A local newspaper published out of Srinagar, elaborating on the J&K administration’s stand has reported that the Anti-Corruption Bureau had investigated the matter. Citing the ACB probe, the paper says:
“It (ACB probe) revealed that the total premium paid to Bajaj during the whole policy period, with effect from 26 December 2020 to 14 March 2022 including interim arrangement on stop loss basis was Rs 304.59 crore. The total claims payout to hospitals by Bajaj was Rs.398.41 crore. This simply means that the insurance company has suffered a loss of Rs 93.82 crores”.
But IAS officer Parmar’s letter is about the alleged scam playing out between December 2021 and March 2022 and refers to Bajaj Allianz being granted an additional 15% in alleged violation of financial rules.
Also read: J&K: Why a Top IAS Officer Has Sought a CBI Probe Into the Flagship Jal Jeevan Mission
CAG pointed out financial discrepancies
Earlier this year, the Comptroller and Auditor General (CAG) of India has said that the PM-JAY scheme is marred with irregularities and measures have been suggested to J&K administration to bring an end to financial discrepancies.

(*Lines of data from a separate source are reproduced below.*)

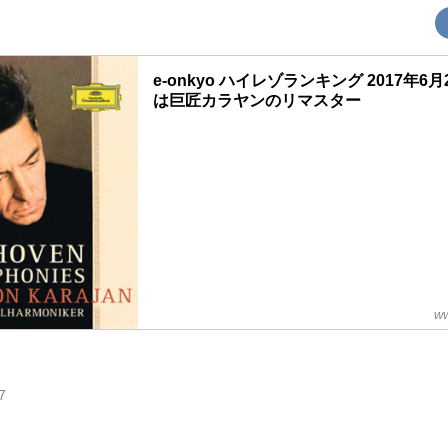
e-onkyo ハイレゾランキング 2017年6月
は巨匠カラヤンのリマスター
ww
7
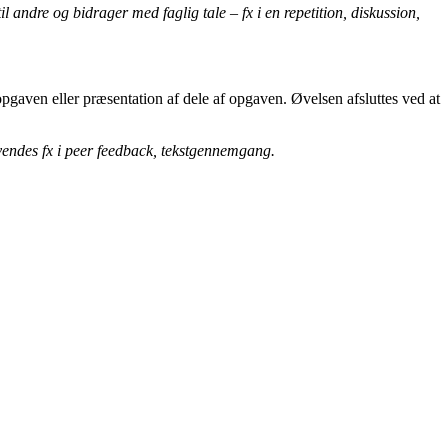
l andre og bidrager med faglig tale – fx i en repetition, diskussion,
aven eller præsentation af dele af opgaven. Øvelsen afsluttes ved at
endes fx i peer feedback, tekstgennemgang.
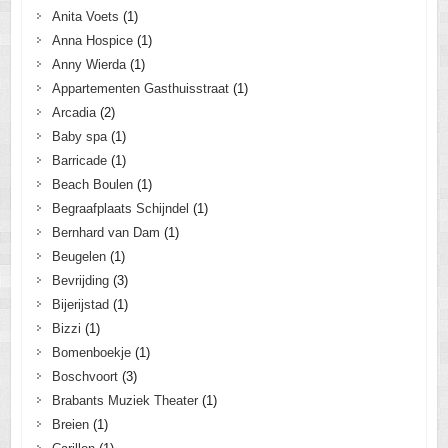
Anita Voets
(1)
Anna Hospice
(1)
Anny Wierda
(1)
Appartementen Gasthuisstraat
(1)
Arcadia
(2)
Baby spa
(1)
Barricade
(1)
Beach Boulen
(1)
Begraafplaats Schijndel
(1)
Bernhard van Dam
(1)
Beugelen
(1)
Bevrijding
(3)
Bijerijstad
(1)
Bizzi
(1)
Bomenboekje
(1)
Boschvoort
(3)
Brabants Muziek Theater
(1)
Breien
(1)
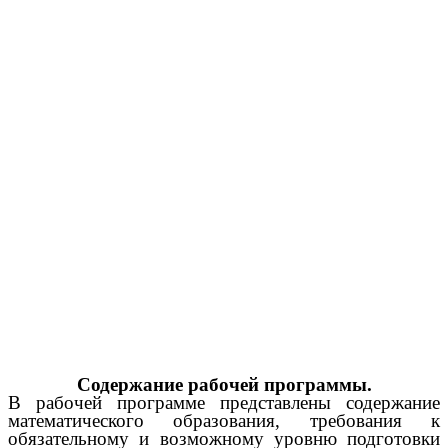
Содержание рабочей программы.
В рабочей программе представлены содержание
математического образования, требования к
обязательному и возможному уровню подготовки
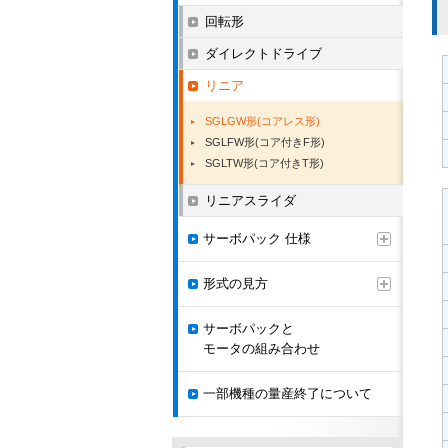
回転形
ダイレクトドライブ
リニア
SGLGW形(コアレス形)
SGLFW形(コア付きF形)
SGLTW形(コア付きT形)
リニアスライダ
サーボパック 仕様
形式の見方
サーボパックと
モータの組み合わせ
一部機種の量産終了について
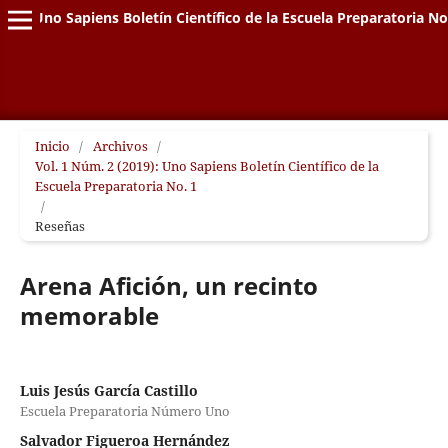
Uno Sapiens Boletín Científico de la Escuela Preparatoria No
Inicio
/
Archivos
/
Vol. 1 Núm. 2 (2019): Uno Sapiens Boletín Científico de la
Escuela Preparatoria No. 1
/
Reseñas
Arena Afición, un recinto
memorable
Luis Jesús García Castillo
Escuela Preparatoria Número Uno
Salvador Figueroa Hernández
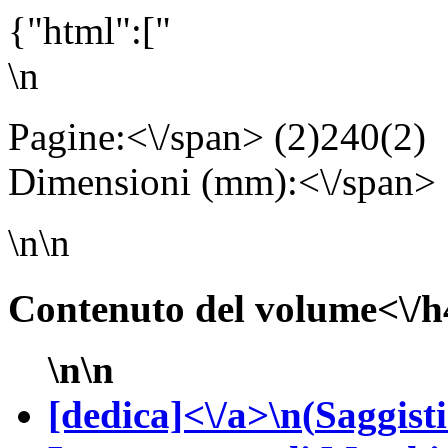
{"html":["
\n
Pagine:<\/span> (2)240(2
Dimensioni (mm):<\/span>
\n\n
Contenuto del volume<\/h
\n\n
[dedica]<\/a>\n(
Saggisti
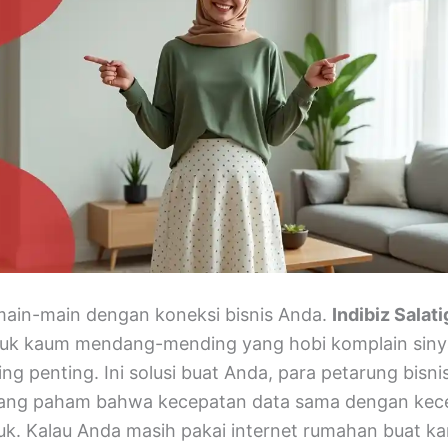
main-main dengan koneksi bisnis Anda.
Indibiz Salati
uk kaum mendang-mending yang hobi komplain sinya
ng penting. Ini solusi buat Anda, para petarung bisnis
yang paham bahwa kecepatan data sama dengan kec
k. Kalau Anda masih pakai internet rumahan buat ka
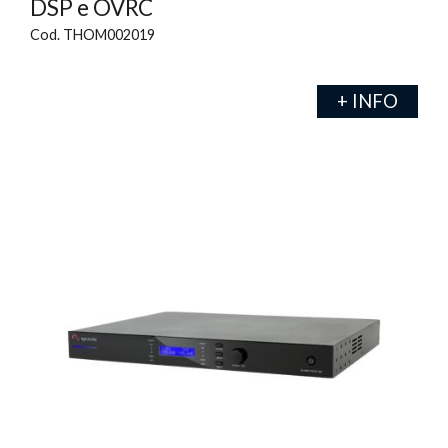
DSP e OVRC
Cod. THOM002019
+ INFO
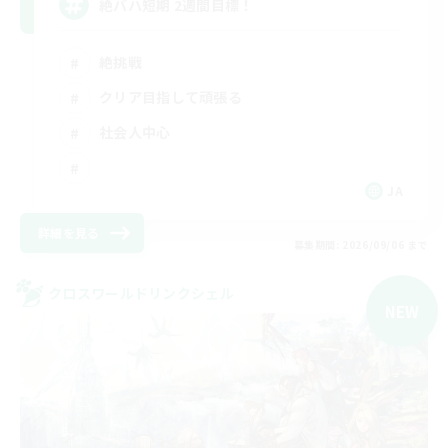
絶バハ短期 2週間目標！
絶挑戦
クリア目指して頑張る
社会人中心
JA
詳細を見る
募集期間: 2026/09/06 まで
クロスワールドリンクシェル
NEW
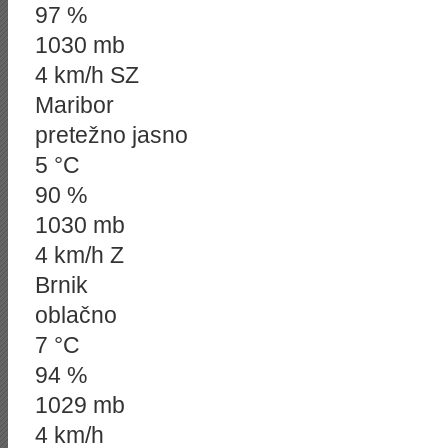
97 %
1030 mb
4 km/h SZ
Maribor
pretežno jasno
5 °C
90 %
1030 mb
4 km/h Z
Brnik
oblačno
7 °C
94 %
1029 mb
4 km/h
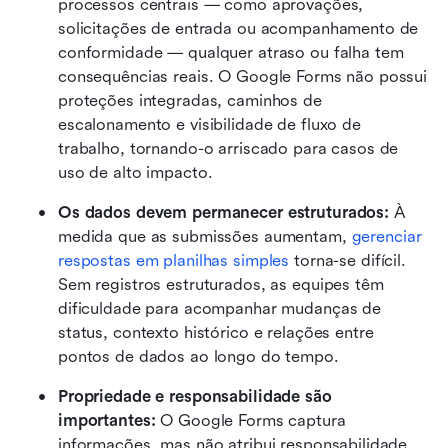
processos centrais — como aprovações, 
solicitações de entrada ou acompanhamento de 
conformidade — qualquer atraso ou falha tem 
consequências reais. O Google Forms não possui 
proteções integradas, caminhos de 
escalonamento e visibilidade de fluxo de 
trabalho, tornando-o arriscado para casos de 
uso de alto impacto.
Os dados devem permanecer estruturados: 
À 
medida que as submissões aumentam,
 gerenciar 
respostas em planilhas simples
 torna-se difícil. 
Sem registros estruturados, as equipes têm 
dificuldade para acompanhar mudanças de 
status, contexto histórico e relações entre 
pontos de dados ao longo do tempo. 
Propriedade e responsabilidade são 
importantes: 
O Google Forms captura 
informações, mas não atribui responsabilidade 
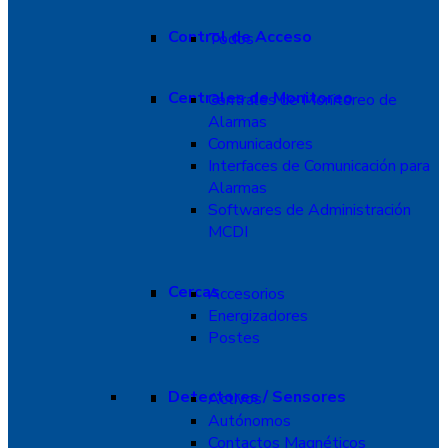
Control de Acceso
Todos
Centrales de Monitoreo
Centrales de Monitoreo de
Alarmas
Comunicadores
Interfaces de Comunicación para
Alarmas
Softwares de Administración
MCDI
Cercas
Accesorios
Energizadores
Postes
Detectores / Sensores
Activos
Autónomos
Contactos Magnéticos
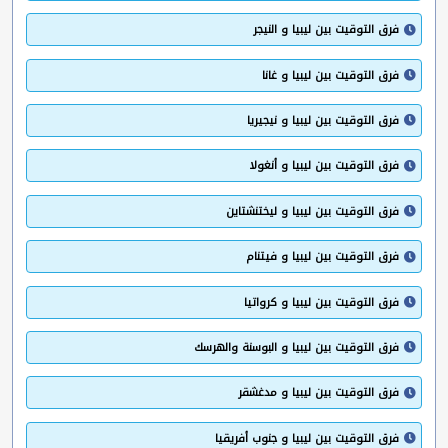
فرق التوقيت بين ليبيا و النيجر
فرق التوقيت بين ليبيا و غانا
فرق التوقيت بين ليبيا و نيجيريا
فرق التوقيت بين ليبيا و أنغولا
فرق التوقيت بين ليبيا و ليختنشتاين
فرق التوقيت بين ليبيا و فيتنام
فرق التوقيت بين ليبيا و كرواتيا
فرق التوقيت بين ليبيا و البوسنة والهرسك
فرق التوقيت بين ليبيا و مدغشقر
فرق التوقيت بين ليبيا و جنوب أفريقيا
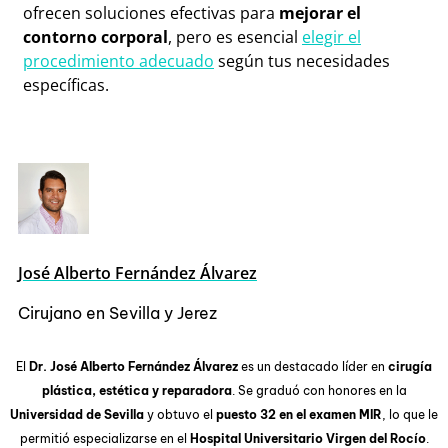
ofrecen soluciones efectivas para
mejorar el
contorno corporal
, pero es esencial
elegir el
procedimiento adecuado
según tus necesidades
específicas.
José Alberto Fernández Álvarez
Cirujano en Sevilla y Jerez
El
Dr. José Alberto Fernández Álvarez
es un destacado líder en
cirugía
plástica, estética y reparadora
. Se graduó con honores en la
Universidad de Sevilla
y obtuvo el
puesto 32 en el examen MIR
, lo que le
permitió especializarse en el
Hospital Universitario Virgen del Rocío
.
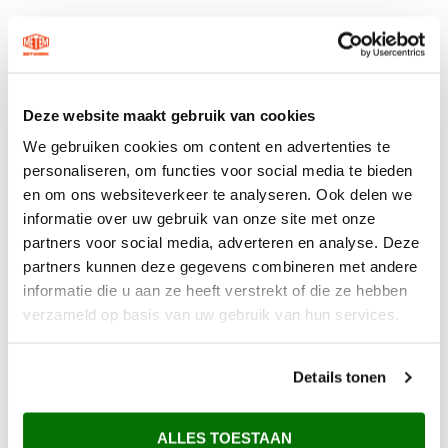
Deze website maakt gebruik van cookies
We gebruiken cookies om content en advertenties te
personaliseren, om functies voor social media te bieden
en om ons websiteverkeer te analyseren. Ook delen we
informatie over uw gebruik van onze site met onze
partners voor social media, adverteren en analyse. Deze
partners kunnen deze gegevens combineren met andere
informatie die u aan ze heeft verstrekt of die ze hebben
verzameld op basis van uw gebruik van hun services.
Details tonen
ALLES TOESTAAN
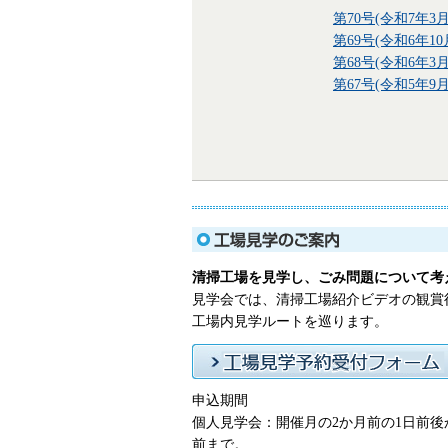
第70号(令和7年3月
第69号(令和6年10
第68号(令和6年3月
第67号(令和5年9月
清掃工場を見学し、ごみ問題について考
見学会では、清掃工場紹介ビデオの観賞
工場内見学ルートを巡ります。
申込期間
個人見学会：開催月の2か月前の1日前後
前まで。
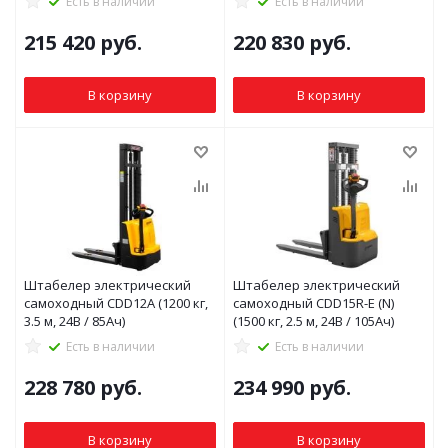
Есть в наличии
Есть в наличии
215 420
руб.
220 830
руб.
В корзину
В корзину
Штабелер электрический
Штабелер электрический
самоходный CDD12A (1200 кг,
самоходный CDD15R-E (N)
3.5 м, 24В / 85Ач)
(1500 кг, 2.5 м, 24В / 105Ач)
Есть в наличии
Есть в наличии
228 780
руб.
234 990
руб.
В корзину
В корзину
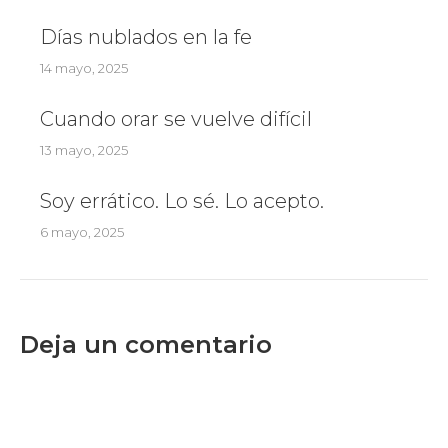
Días nublados en la fe
14 mayo, 2025
Cuando orar se vuelve difícil
13 mayo, 2025
Soy errático. Lo sé. Lo acepto.
6 mayo, 2025
Deja un comentario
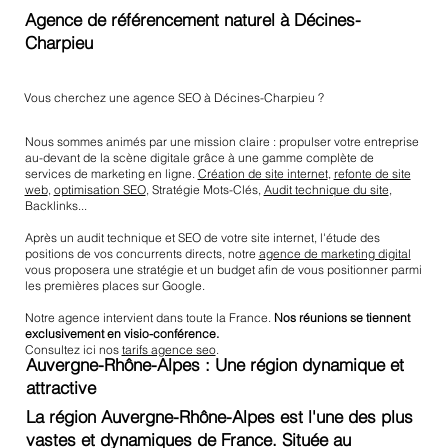
Agence de référencement naturel à Décines-
Charpieu
Vous cherchez une agence SEO à Décines-Charpieu ?
Nous sommes animés par une mission claire : propulser votre entreprise
au-devant de la scène digitale grâce à une gamme complète de
services de marketing en ligne.
Création de site internet
,
refonte de site
web
,
optimisation SEO
, Stratégie Mots-Clés,
Audit technique du site
,
Backlinks...
Après un audit technique et SEO de votre site internet, l'étude des
positions de vos concurrents directs, notre
agence de marketing digital
vous proposera une stratégie et un budget afin de vous positionner parmi
les premières places sur Google.
Notre agence intervient dans toute la France.
Nos réunions se tiennent
exclusivement en visio-conférence.
Consultez ici nos
tarifs agence seo
.
Auvergne-Rhône-Alpes : Une région dynamique et
attractive
La région Auvergne-Rhône-Alpes est l'une des plus
vastes et dynamiques de France. Située au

The CAG report said that during 2018-2021, 16865 and 335 numbers of ineligible beneficiaries respectively were identified by State Health Agency (SHA), the nodal body responsible for implementing the scheme in J&K, after clearing the SECC data, suggesting that ineligible beneficiaries had made it to the SECC database.
The CAG report states that Rs 10.96 lakh were disbursed for the treatment of 48 patients who had previously been declared deceased while 459 beneficiaries were charged for their treatment in empanelled hospitals.
The report also states that the SHA failed to levy penalties amounting to Rs 20.93 crore on the insurer for non-performance of various activities. “Since no penalties were levied by the SHAs, no such recoveries were made from the defaulting hospitals, thereby not deterring the hospitals from deviating from the performance indicators specified under the scheme,” the report said.